--- Material for the task ---

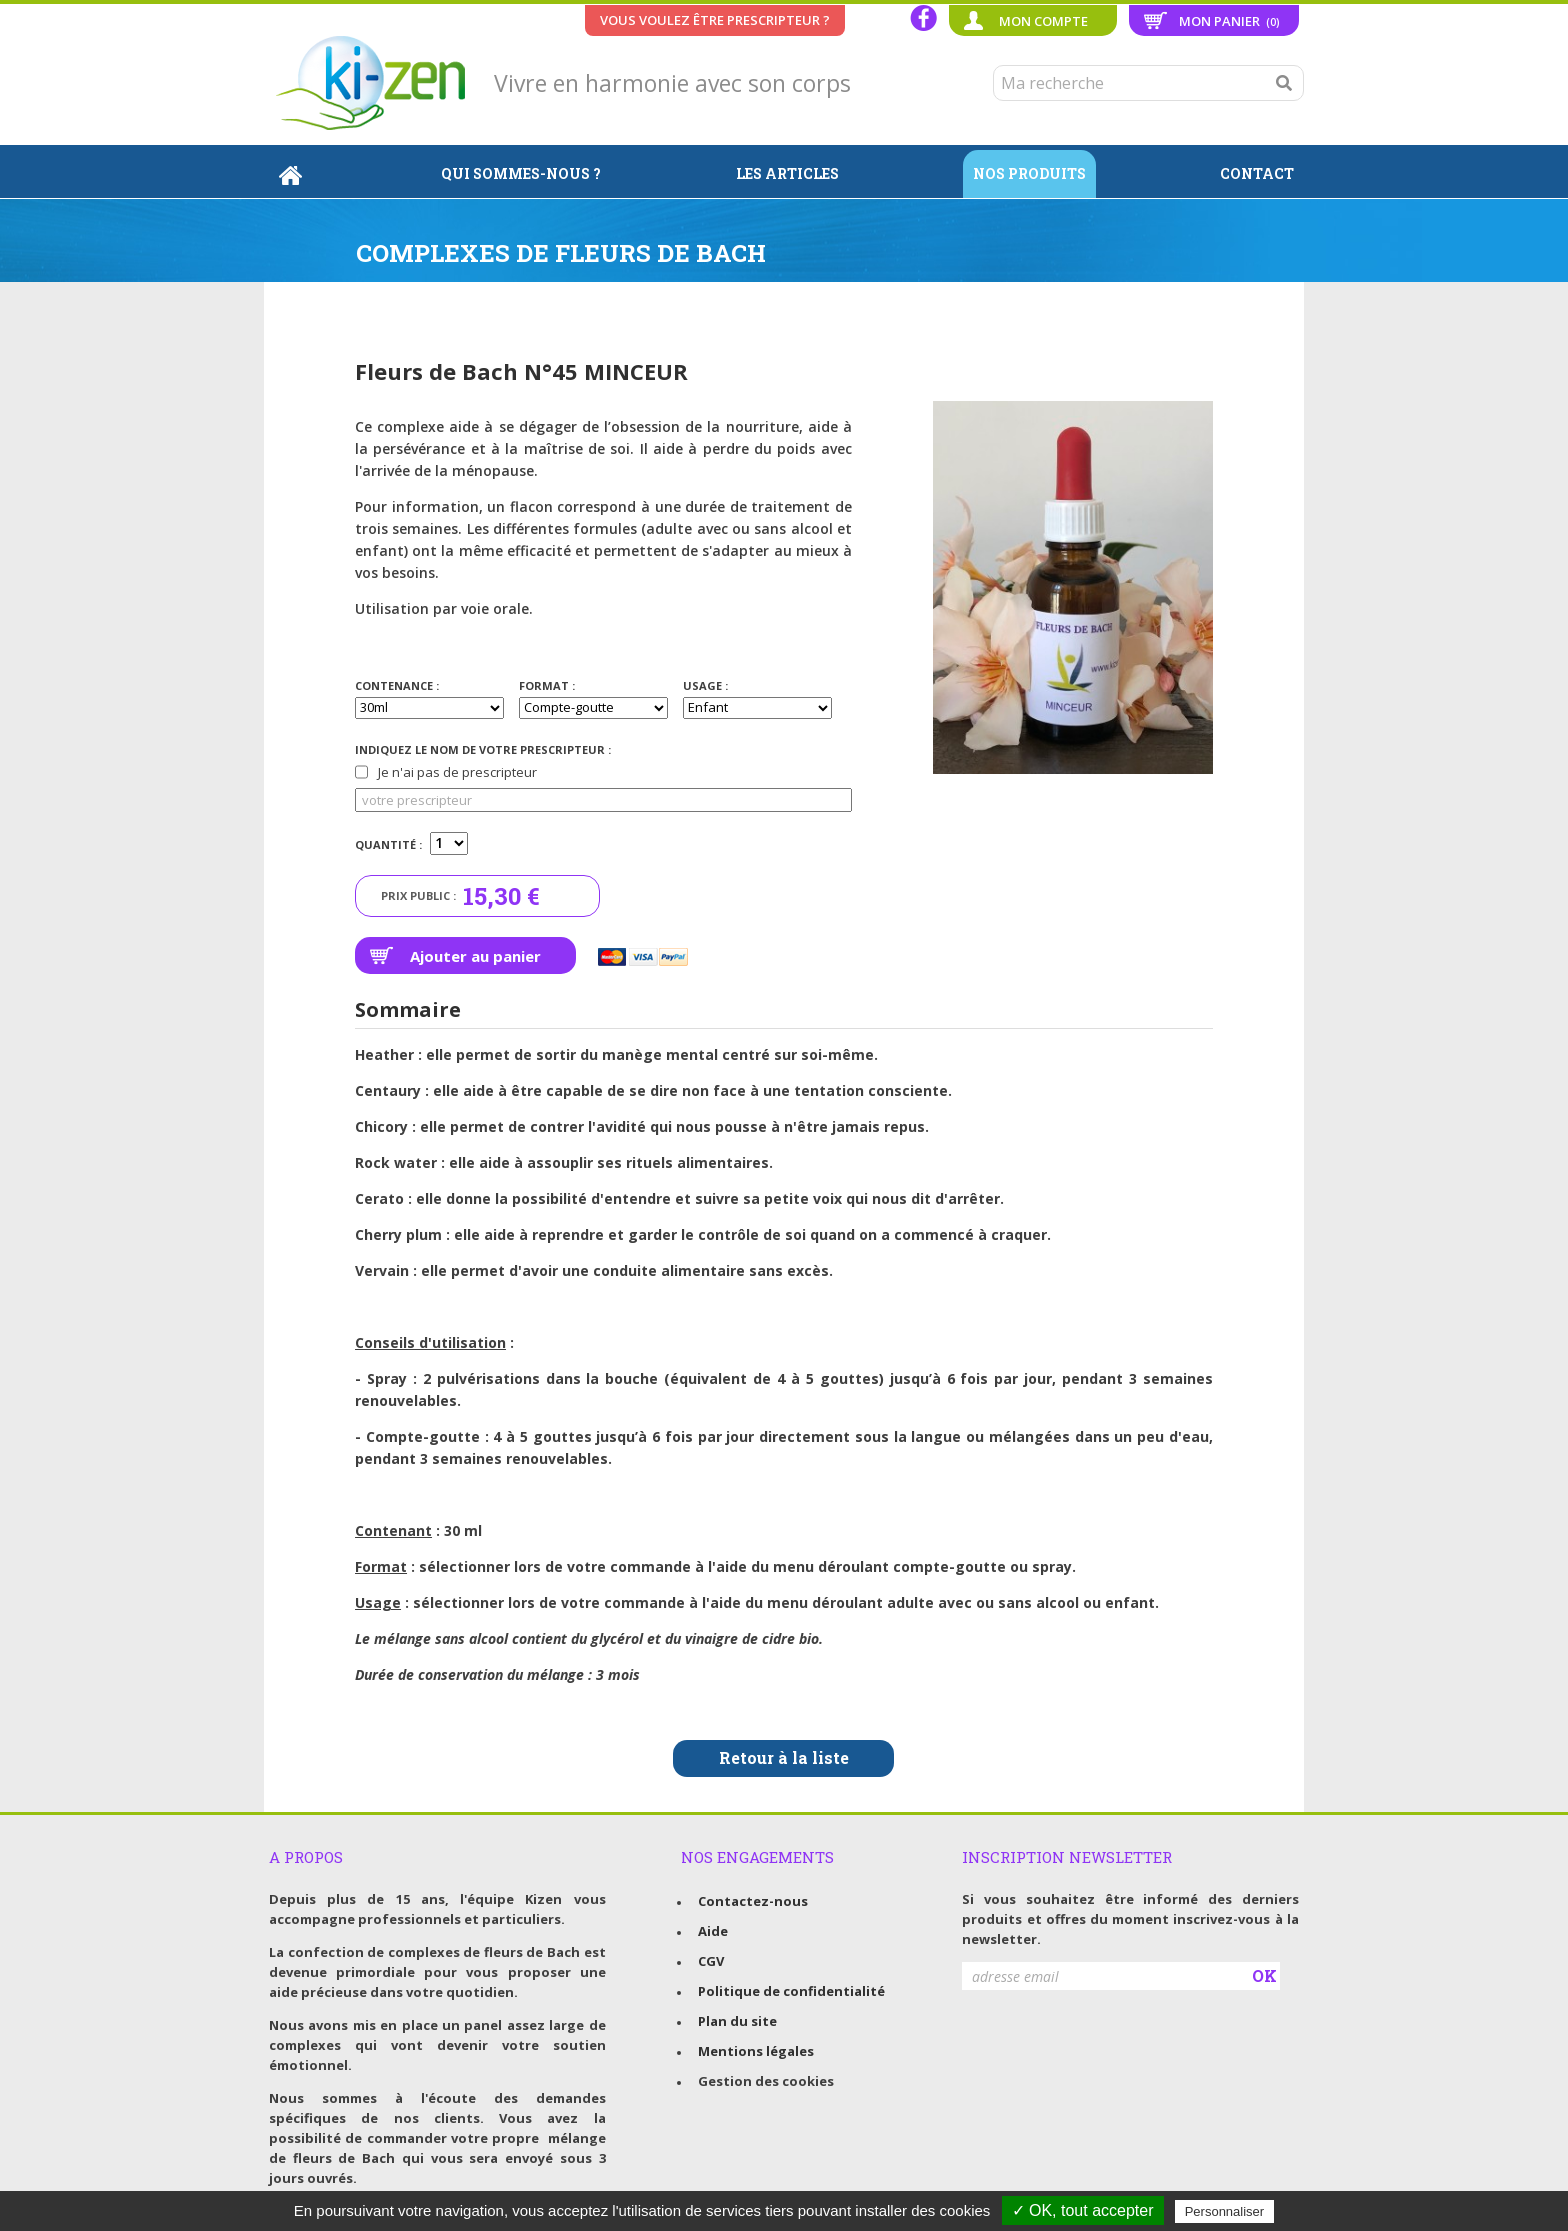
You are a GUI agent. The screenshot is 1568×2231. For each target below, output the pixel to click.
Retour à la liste (784, 1757)
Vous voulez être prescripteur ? (715, 20)
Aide (713, 1931)
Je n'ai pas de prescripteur (446, 772)
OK (1264, 1975)
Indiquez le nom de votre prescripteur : (483, 749)
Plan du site (737, 2021)
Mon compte (1043, 21)
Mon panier (1229, 21)
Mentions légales (756, 2051)
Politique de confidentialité (791, 1991)
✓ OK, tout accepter (1083, 2210)
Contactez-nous (753, 1901)
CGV (711, 1961)
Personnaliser (1225, 2211)
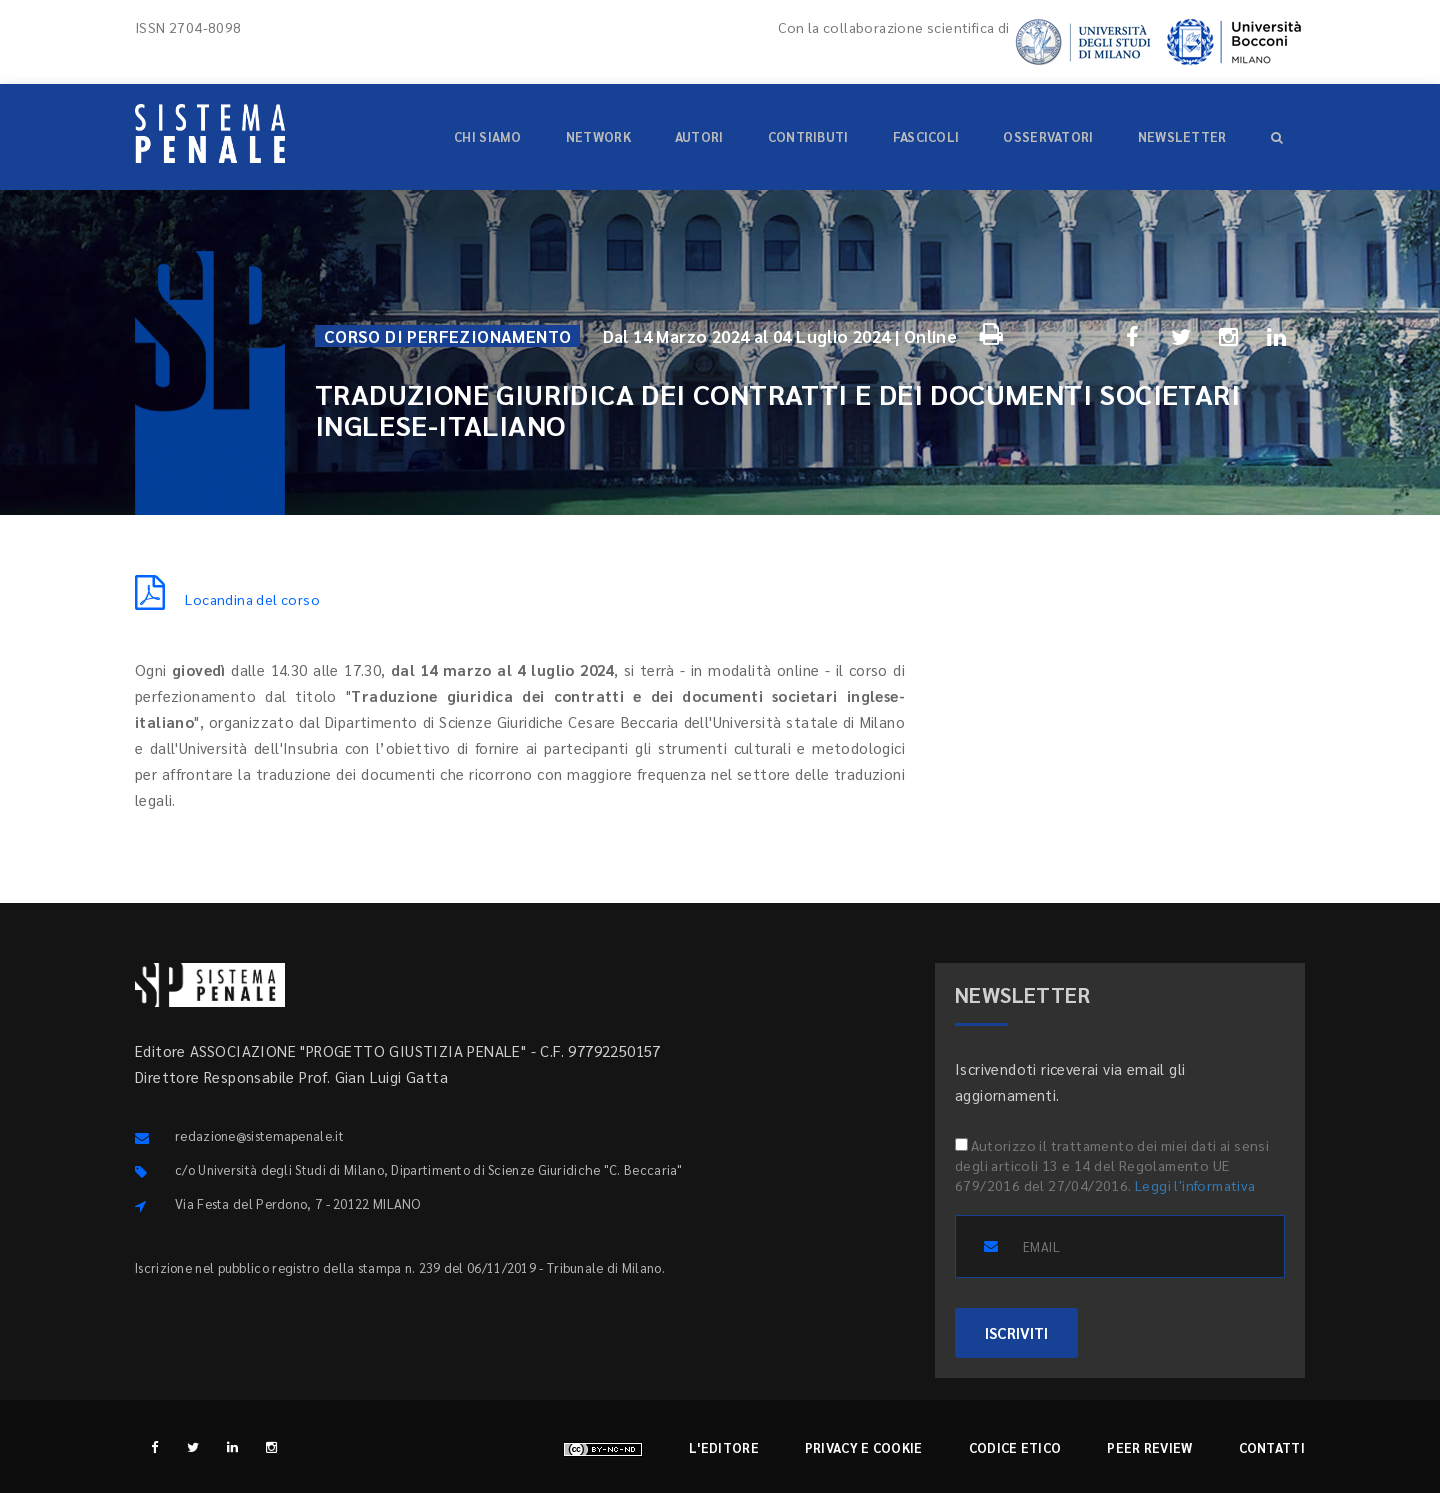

---

▶ _Problem to solve_
The answer must consist solely of the lines from the one with "Mon panier (1229, 21)" through the final line of the data, each reproduced exactly and with pictures omitted.

▶ _Exercise result_
Mon panier (1229, 21)
Mentions légales (756, 2051)
Politique de confidentialité (791, 1991)
✓ OK, tout accepter (1083, 2210)
Contactez-nous (753, 1901)
CGV (711, 1961)
Personnaliser (1225, 2211)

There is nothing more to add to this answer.